Copy out the entries exactly, and wherever a picture appears, leave it out.

SUPPLIED MATERIAL below:

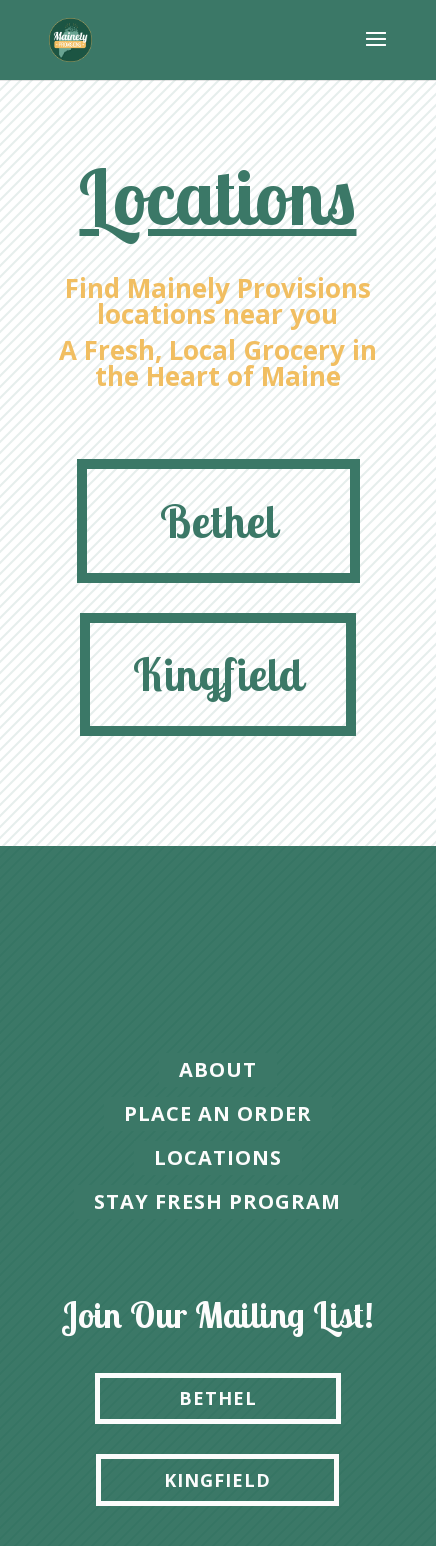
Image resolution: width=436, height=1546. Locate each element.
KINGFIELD (217, 1480)
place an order (218, 1113)
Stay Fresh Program (217, 1201)
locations (218, 1157)
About (218, 1069)
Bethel (218, 521)
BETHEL (218, 1398)
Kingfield (218, 674)
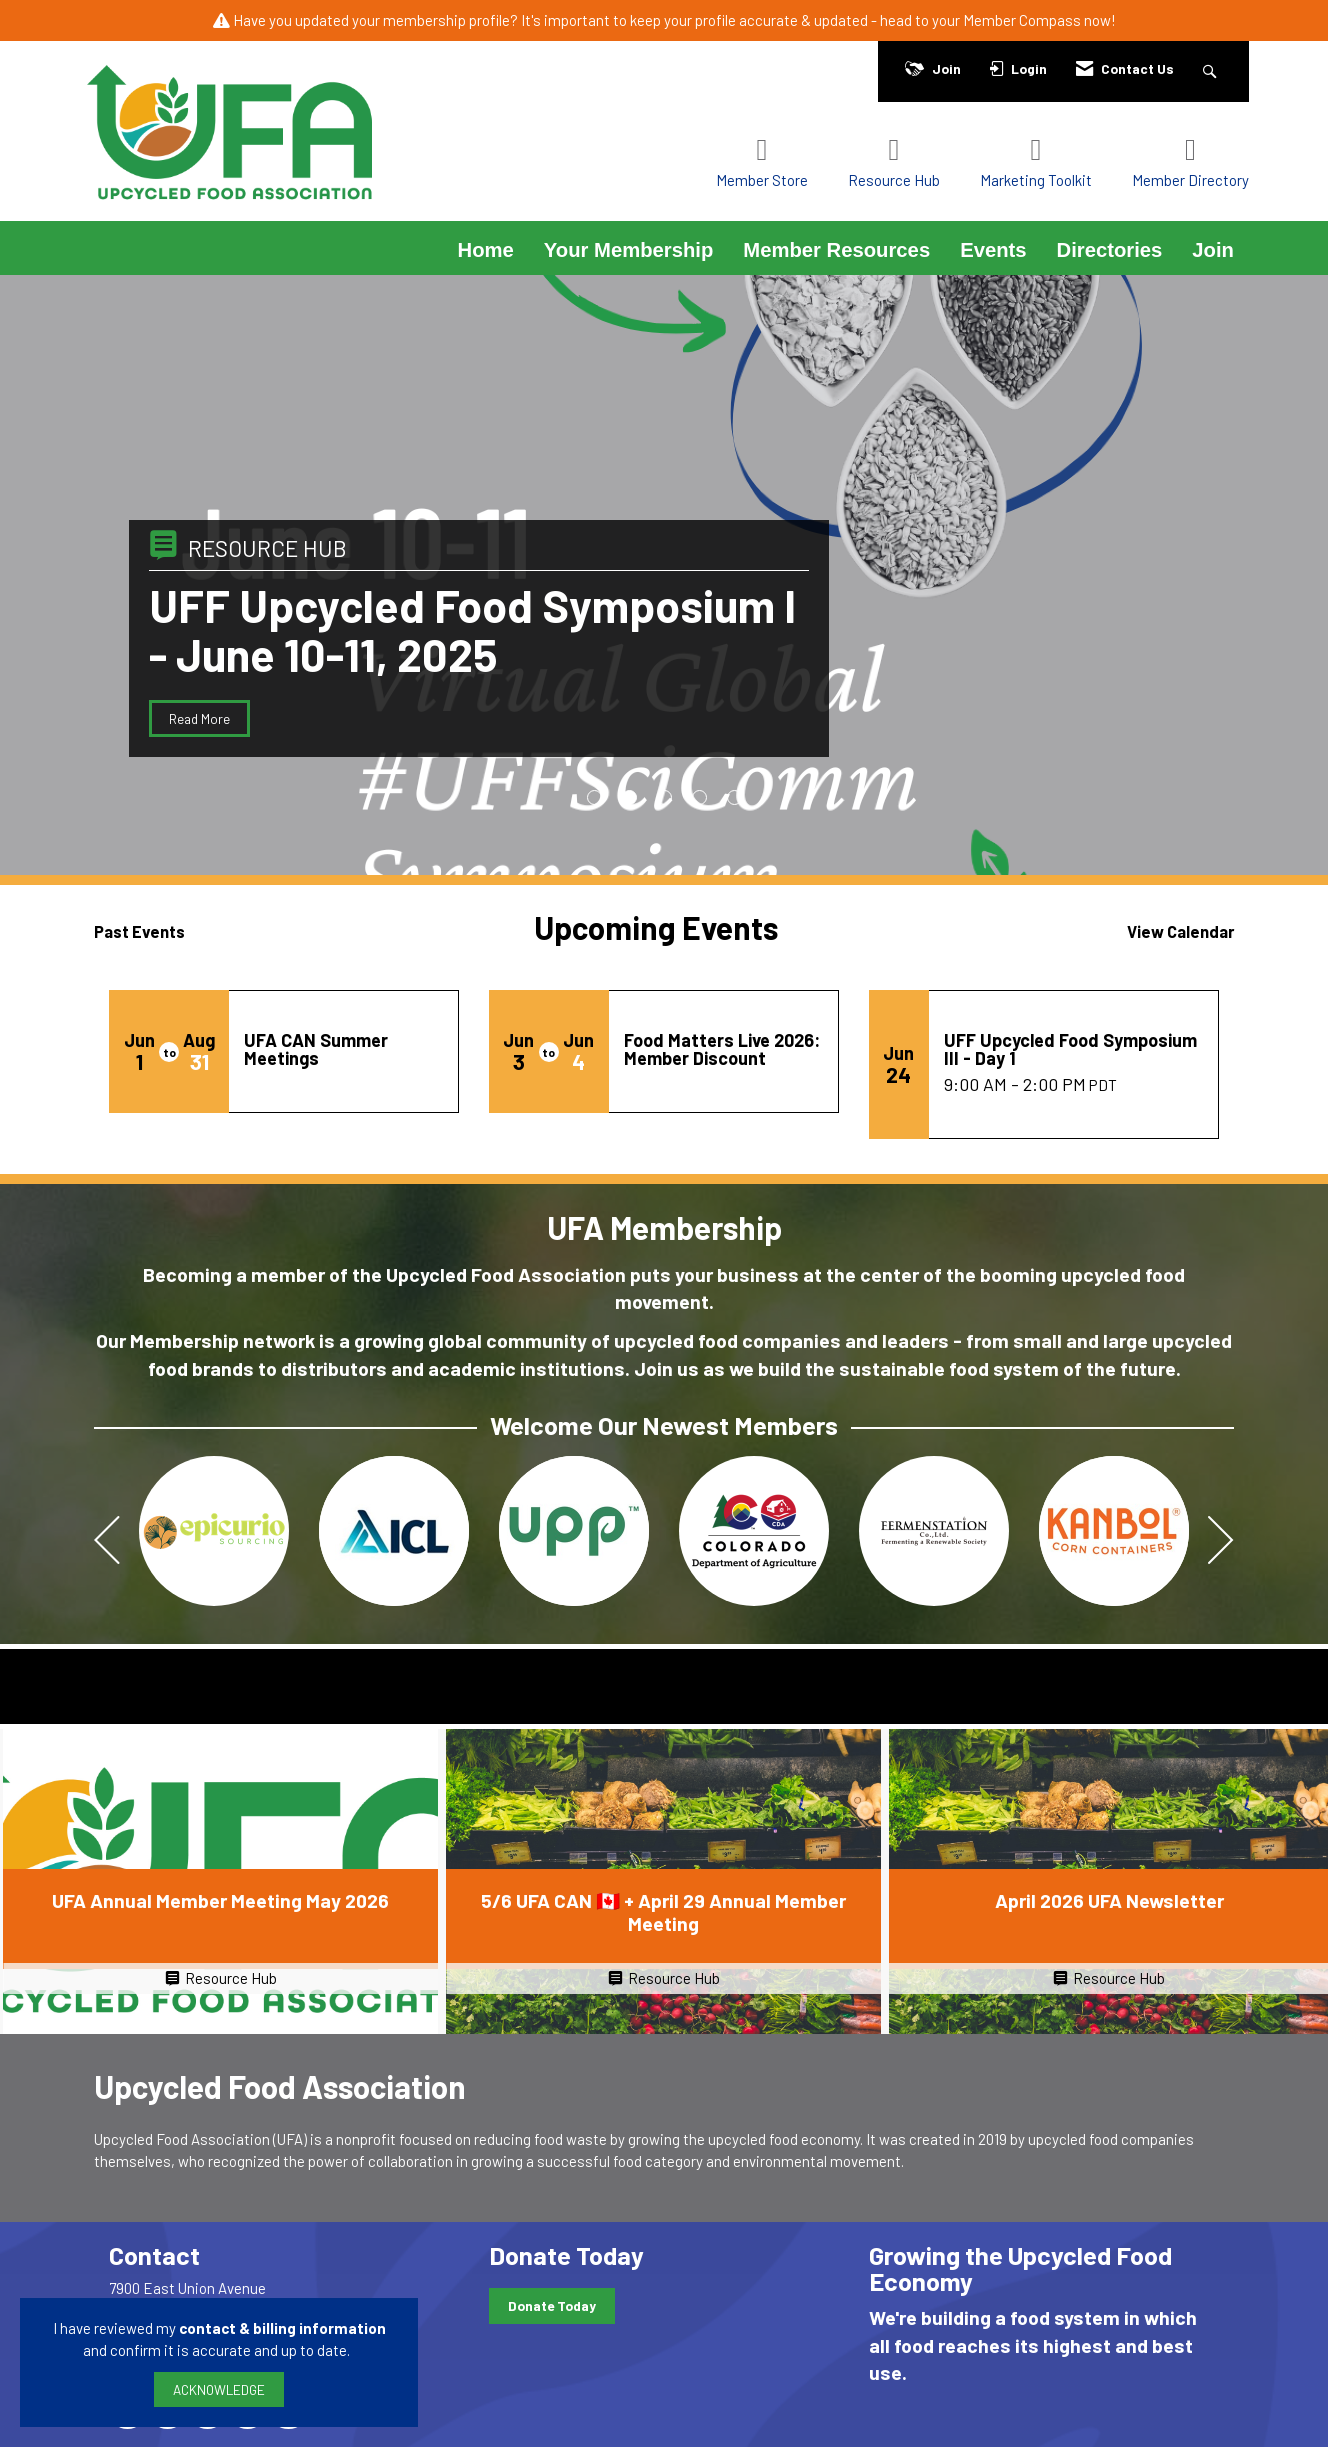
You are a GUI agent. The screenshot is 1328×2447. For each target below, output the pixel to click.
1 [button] (594, 797)
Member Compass (1022, 20)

End of SUPPLIED MATERIAL.

TASK SOLUTION
Image resolution: width=436, height=1546. Locate each element.
KINGFIELD (217, 1480)
place an order (218, 1113)
Stay Fresh Program (217, 1201)
locations (218, 1157)
About (218, 1069)
Bethel (218, 521)
BETHEL (218, 1398)
Kingfield (218, 674)
You are a GUI agent. The screenshot is 1328×2447. For each target below, output the pixel to click.
1 [button] (594, 797)
Member Compass (1022, 20)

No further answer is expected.